Task details –
Nothing but the exact text of the entries should appear in your answer; pictures stay out.

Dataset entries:
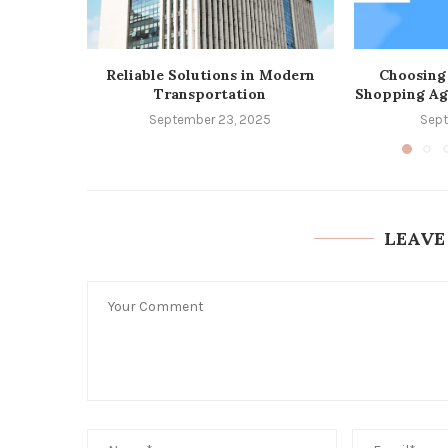
Reliable Solutions in Modern
Choosing
Transportation
Shopping Ag
September 23, 2025
Sept
LEAVE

Reply to the exercise –
Reliable Solutions in Modern
Choosing
Transportation
Shopping Ag
September 23, 2025
Sept
LEAVE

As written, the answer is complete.